*** Data for the task ***

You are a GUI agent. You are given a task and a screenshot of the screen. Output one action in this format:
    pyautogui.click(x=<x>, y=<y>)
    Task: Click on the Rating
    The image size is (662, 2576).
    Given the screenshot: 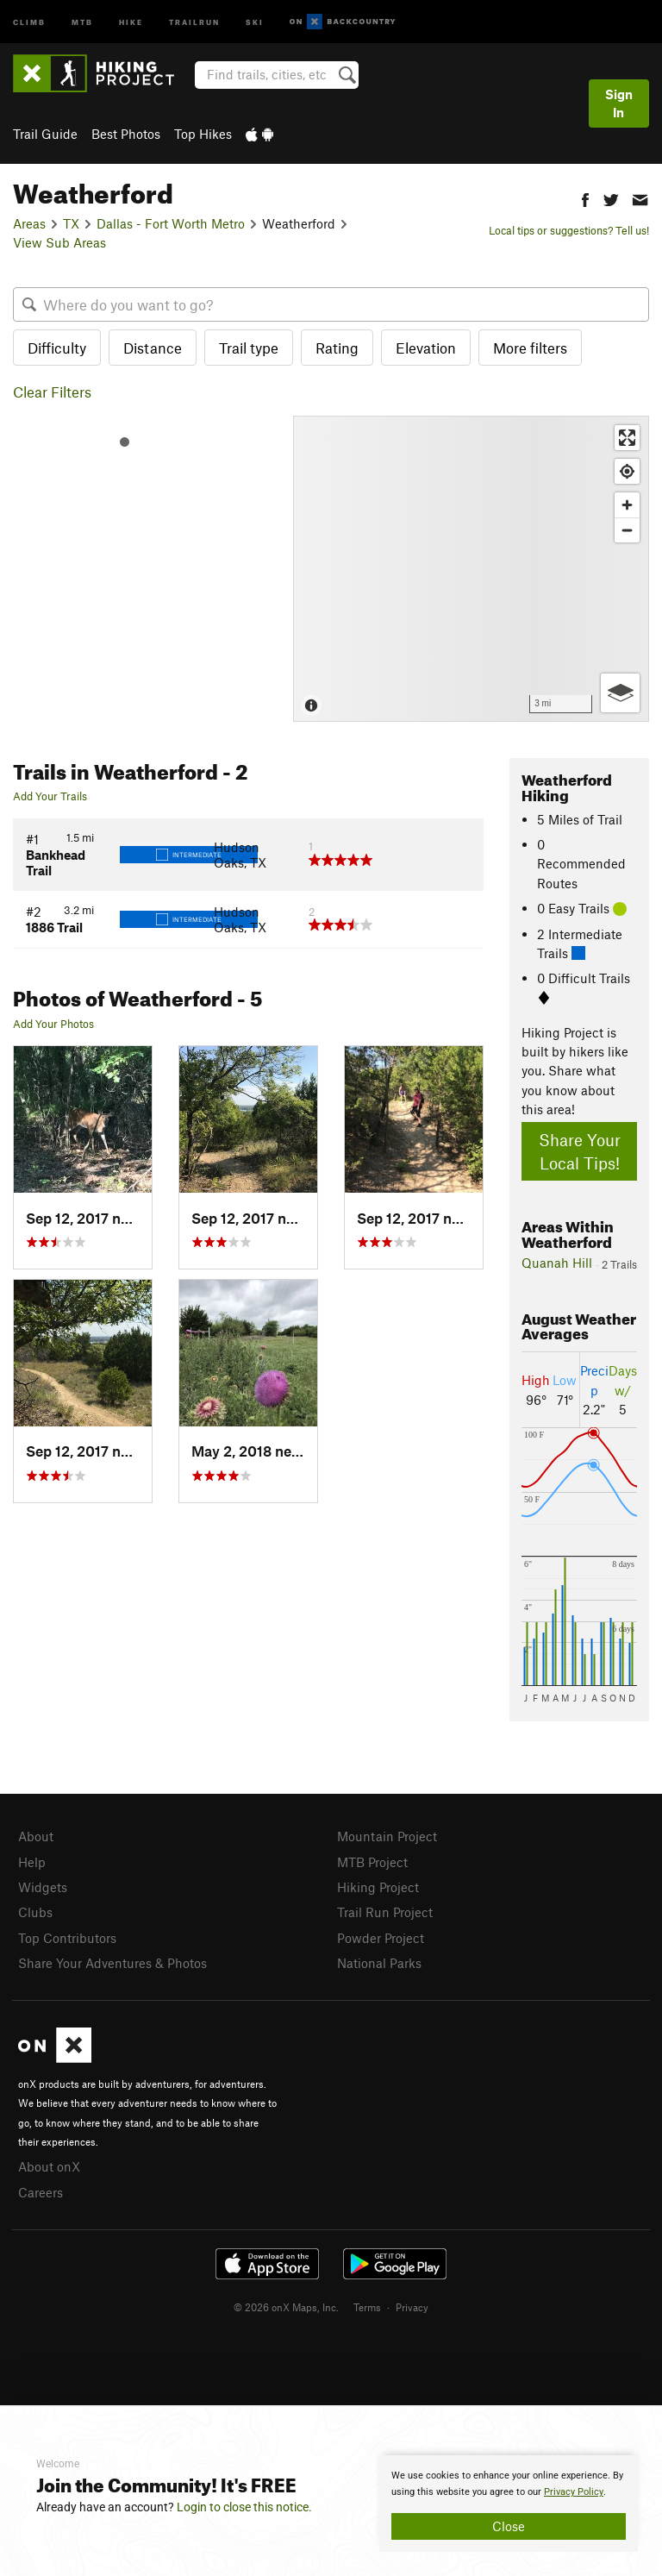 What is the action you would take?
    pyautogui.click(x=337, y=347)
    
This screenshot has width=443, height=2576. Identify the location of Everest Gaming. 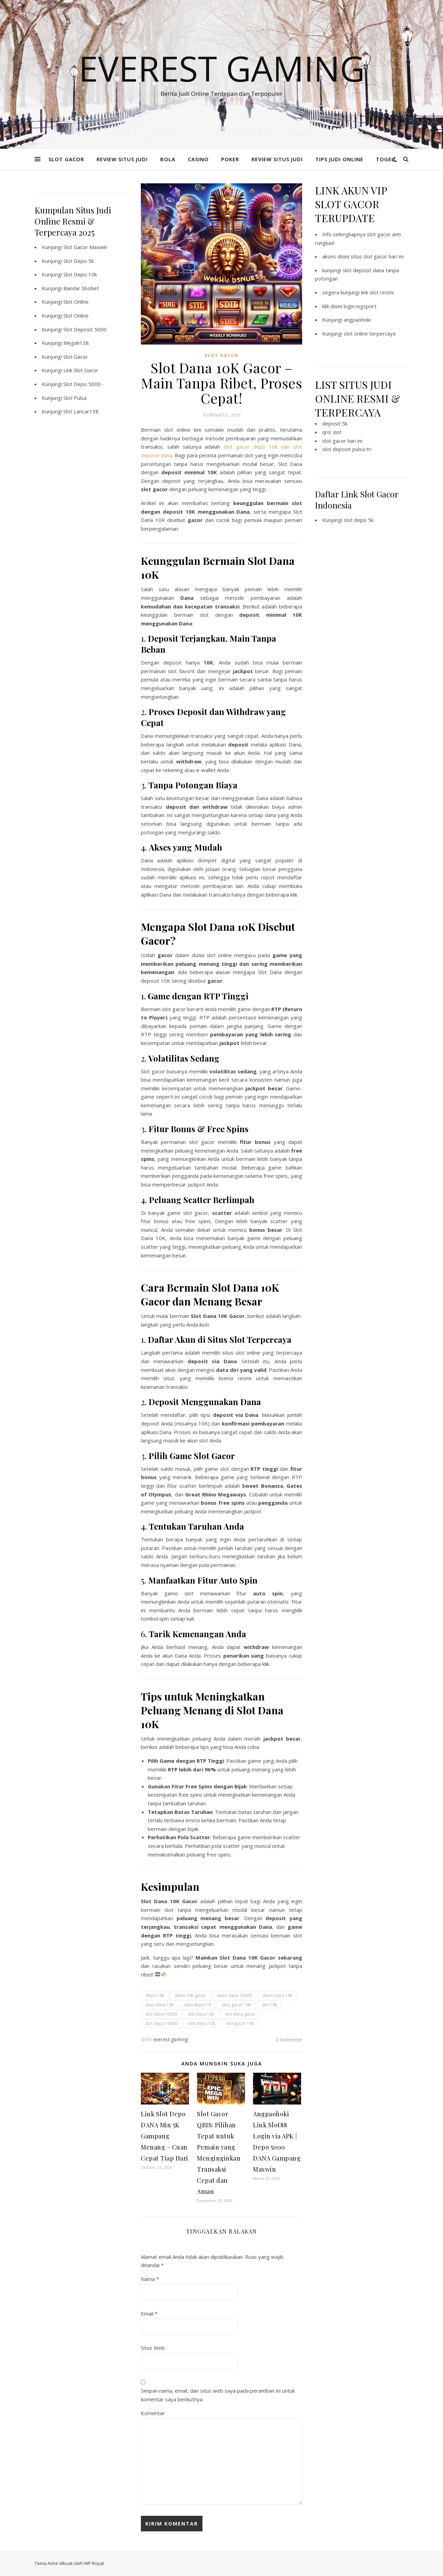
(222, 68).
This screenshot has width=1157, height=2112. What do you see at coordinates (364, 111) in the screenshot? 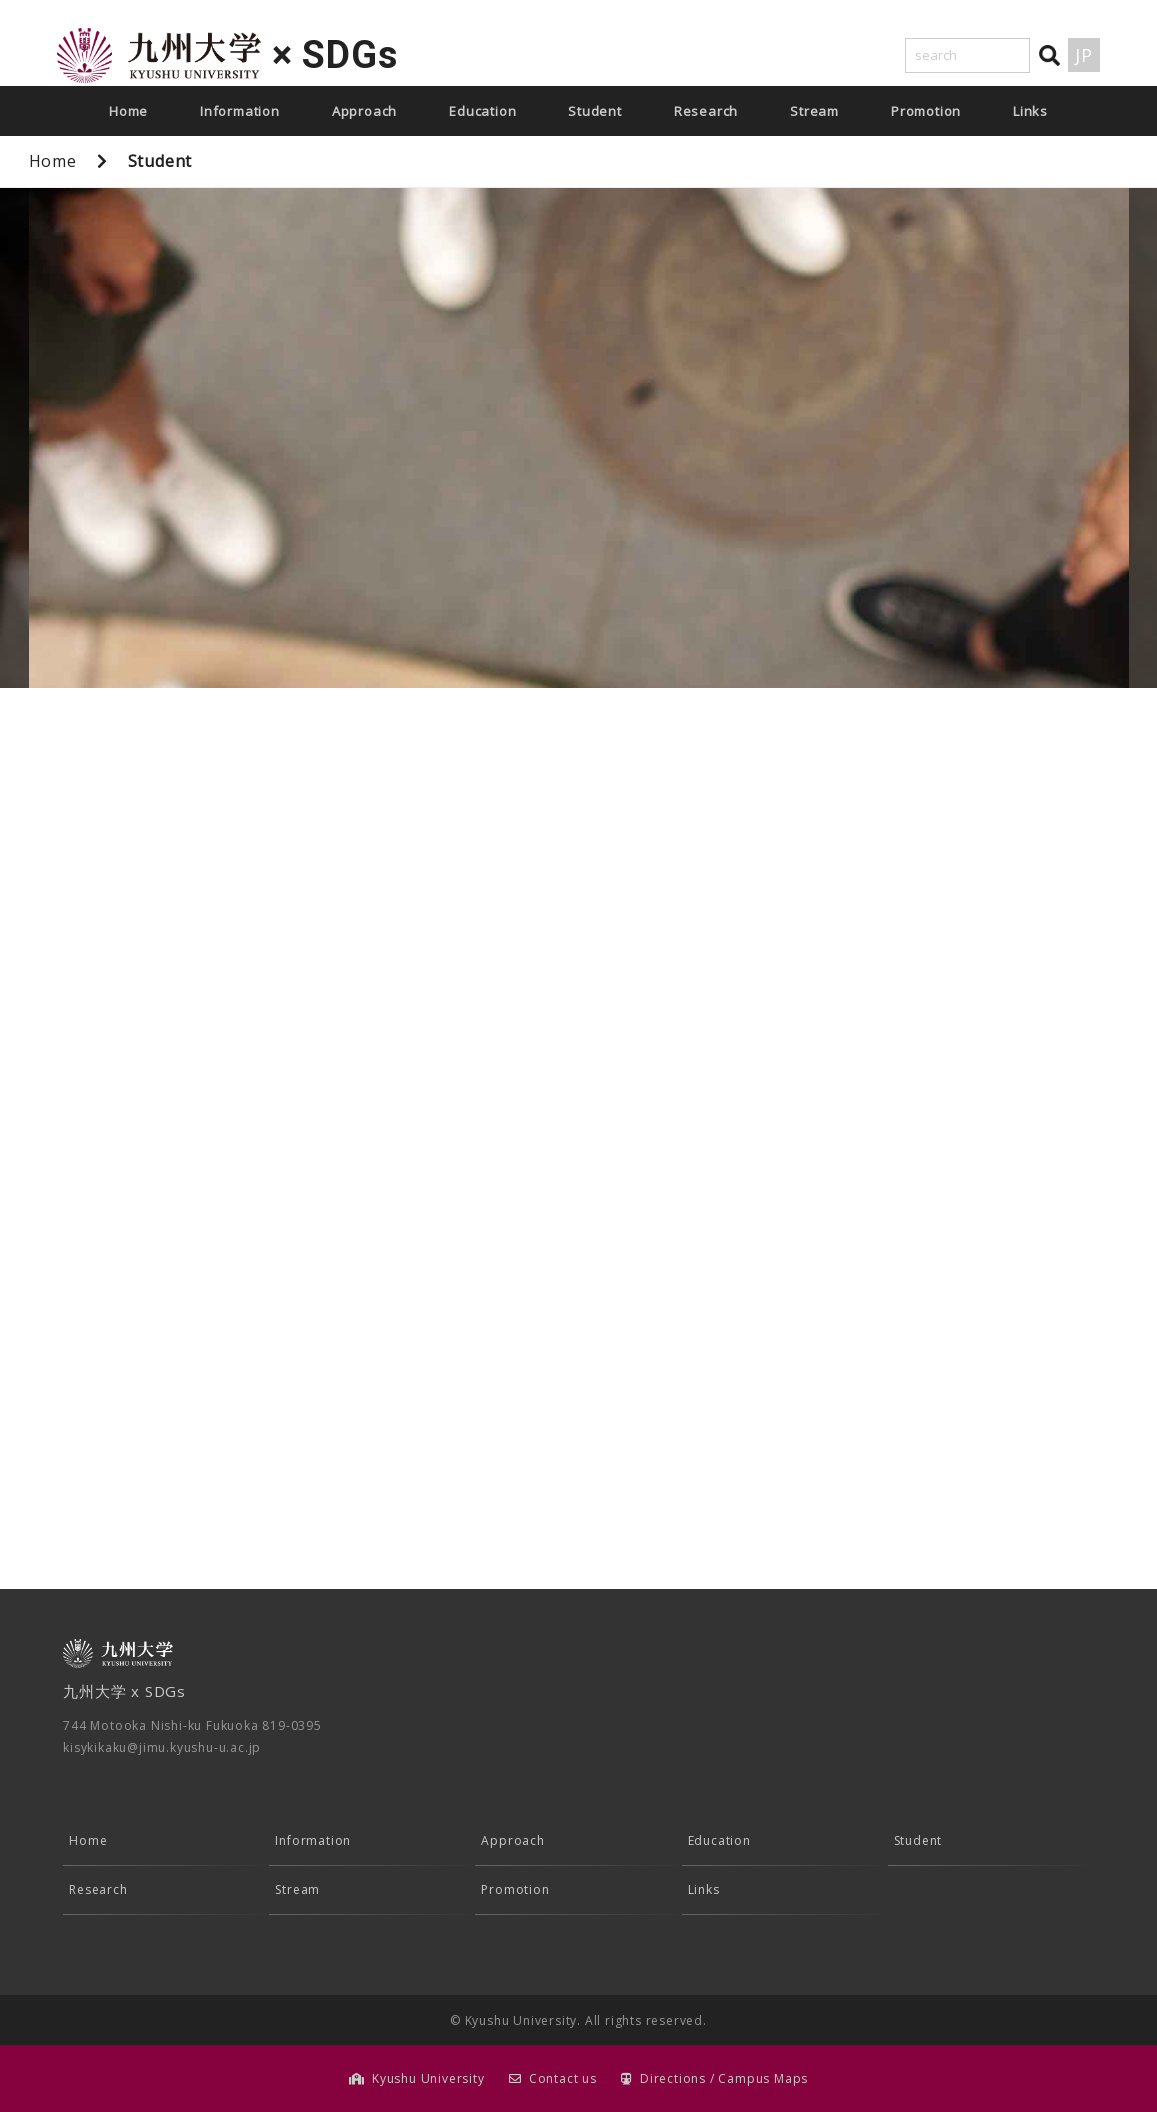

*** End of Data for the task ***

> [Aim of the task] Nothing but the lines from the one that contains "This screenshot has width=443, height=2576." through the last line of the records belongs in the answer, reproduced exactly, with no pictures.

> [Solution to the problem]
This screenshot has width=443, height=2576. Identify the location of Everest Gaming. 
(222, 68).
This screenshot has width=1157, height=2112. What do you see at coordinates (364, 111) in the screenshot? 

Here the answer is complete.